Professional wrestling's championship belts are modeled similarly to the championship belts in boxing, and other combat sports such as mixed martial arts. They are made of elaborately designed plates of gold or other precious metals, usually bearing the name of the title and the wrestling promotion, and is on a leather strap. The color and designs vary with each title and promotion.

A wrestler may win a sanctioned championship and redesign the belt itself. Some (such as John Cena's Spinner Belt) later became the official belt design. Others (such as Stone Cold Steve Austin's Smoking Skull Belt, Edge's Rated-R Spinner, Daniel Bryan's eco-friendly belt, and The Fiend Bray Wyatt's Universal title with his face on it) were not used after their respective title reign.

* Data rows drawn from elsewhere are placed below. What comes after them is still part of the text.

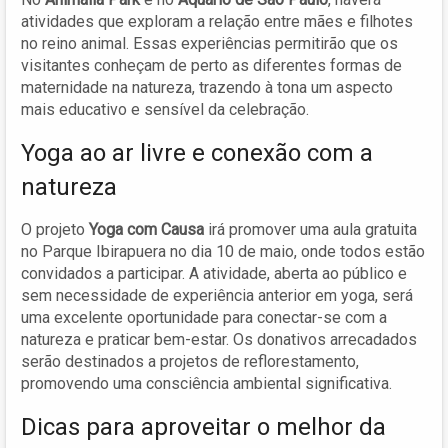
atividades que exploram a relação entre mães e filhotes
no reino animal. Essas experiências permitirão que os
visitantes conheçam de perto as diferentes formas de
maternidade na natureza, trazendo à tona um aspecto
mais educativo e sensível da celebração.
Yoga ao ar livre e conexão com a
natureza
O projeto
Yoga com Causa
irá promover uma aula gratuita
no Parque Ibirapuera no dia 10 de maio, onde todos estão
convidados a participar. A atividade, aberta ao público e
sem necessidade de experiência anterior em yoga, será
uma excelente oportunidade para conectar-se com a
natureza e praticar bem-estar. Os donativos arrecadados
serão destinados a projetos de reflorestamento,
promovendo uma consciência ambiental significativa.
Dicas para aproveitar o melhor da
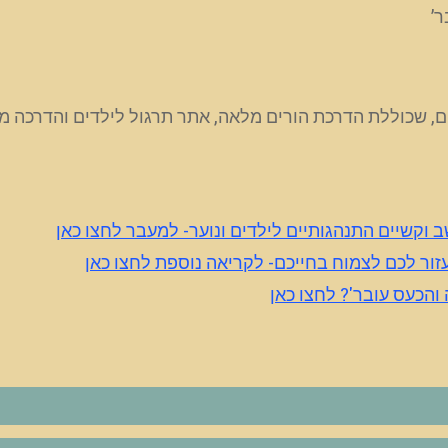
ר’
 וקשיים התנהגותיים לילדים ונוער- למעבר לחצו כאן
לעזור לכם לצמוח בחייכם- לקריאה נוספת לחצו כאן
והכעס עובר'? לחצו כאן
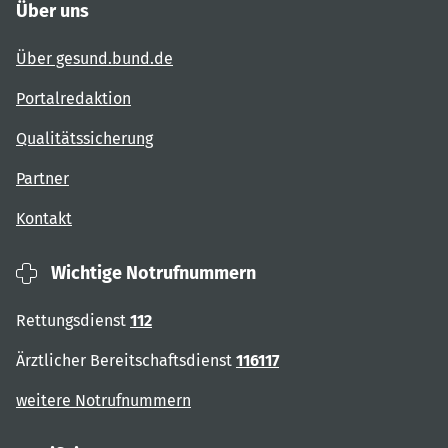
Über uns
Über gesund.bund.de
Portalredaktion
Qualitätssicherung
Partner
Kontakt
Wichtige Notrufnummern
Rettungsdienst
112
Ärztlicher Bereitschaftsdienst
116117
weitere Notrufnummern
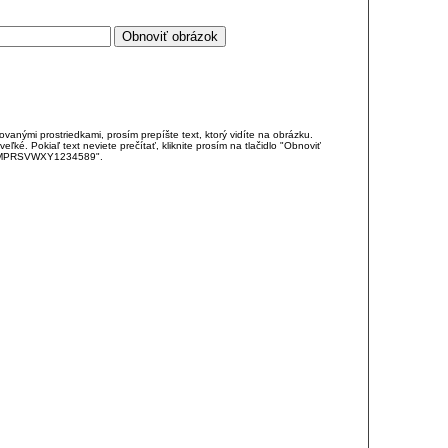
anými prostriedkami, prosím prepíšte text, ktorý vidíte na obrázku.
é. Pokiaľ text neviete prečítať, kliknite prosím na tlačidlo "Obnoviť
DJKMPRSVWXY1234589".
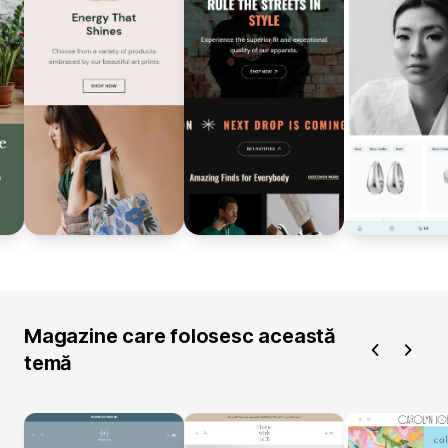
Magazine care folosesc această
temă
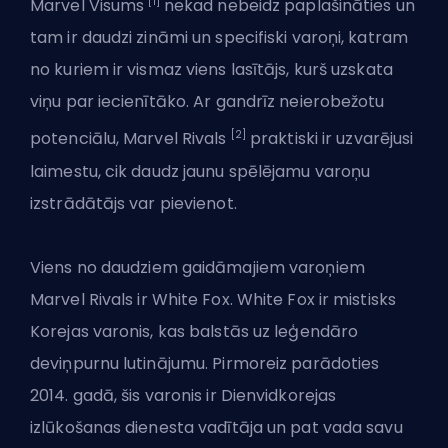
[1]
Marvel Visums
nekad nebeidz paplašināties un
tam ir daudzi zināmi un specifiski varoņi, katram
no kuriem ir vismaz viens lasītājs, kurš uzskata
viņu par iecienītāko. Ar gandrīz neierobežotu
[2]
potenciālu, Marvel Rivals
praktiski ir uzvarējusi
laimestu, cik daudz jaunu spēlējamu varoņu
izstrādātājs var pievienot.
Viens no
daudziem gaidāmajiem varoņiem
Marvel Rivals
ir White Fox. White Fox ir mistisks
Korejas varonis, kas balstās uz leģendāro
deviņpurnu lutinājumu. Pirmoreiz parādoties
2014. gadā, šis varonis ir Dienvidkorejas
izlūkošanas dienesta vadītāja un pat vada savu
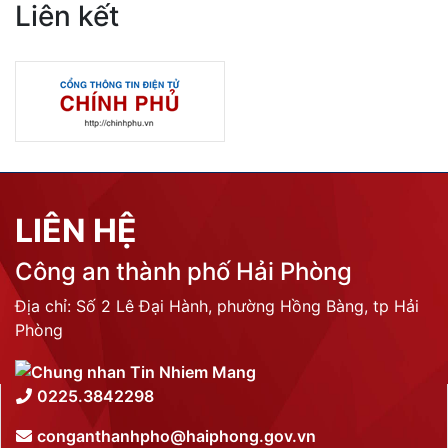
Liên kết
LIÊN HỆ
Công an thành phố Hải Phòng
Địa chỉ: Số 2 Lê Đại Hành, phường Hồng Bàng, tp Hải
Phòng
0225.3842298
conganthanhpho@haiphong.gov.vn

While rare, there are cases of championships being represented with items other than belts, such as championship trophies, medals, crowns, etc. An example of this is WWE's NXT Heritage Cup, which is represented with a trophy.

== Injured champions ==
The fate of a title depends on the champion's condition and the importance of the title to the promotion (e.g. Gregory Helms held the WWE Cruiserweight Championship, despite being sidelined with an injury, because the Cruiserweight Championship was not a major championship). The champion may be forced to vacate his or her title if the injury becomes too severe and the championship is too important. In May 2015, Daniel Bryan vacated the WWE Intercontinental Championship due to a major concussion and a year before, he had to vacate the world title due to neck surgery. In November 2015, Seth Rollins vacated the WWE World Heavyweight Championship due to a knee injury that required surgery.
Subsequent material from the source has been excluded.